■ **Your goal**: Please restate each entry word for word and leave the pictures out.

Extracted page text data:
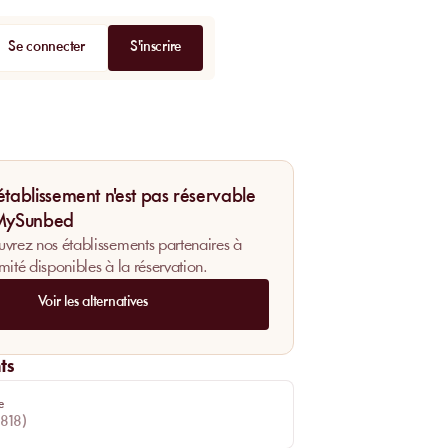
Se connecter
S'inscrire
établissement n'est pas réservable
 MySunbed
vrez nos établissements partenaires à
mité disponibles à la réservation.
Voir les alternatives
ts
e
818
)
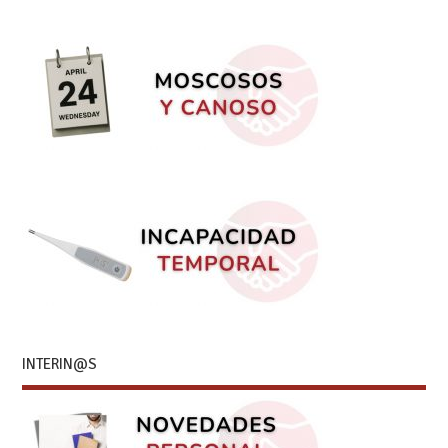
INTERIN@S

■ **Solution for this problem**:
Se connecter
S'inscrire
établissement n'est pas réservable
 MySunbed
vrez nos établissements partenaires à
mité disponibles à la réservation.
Voir les alternatives
ts
e
818
)
INTERIN@S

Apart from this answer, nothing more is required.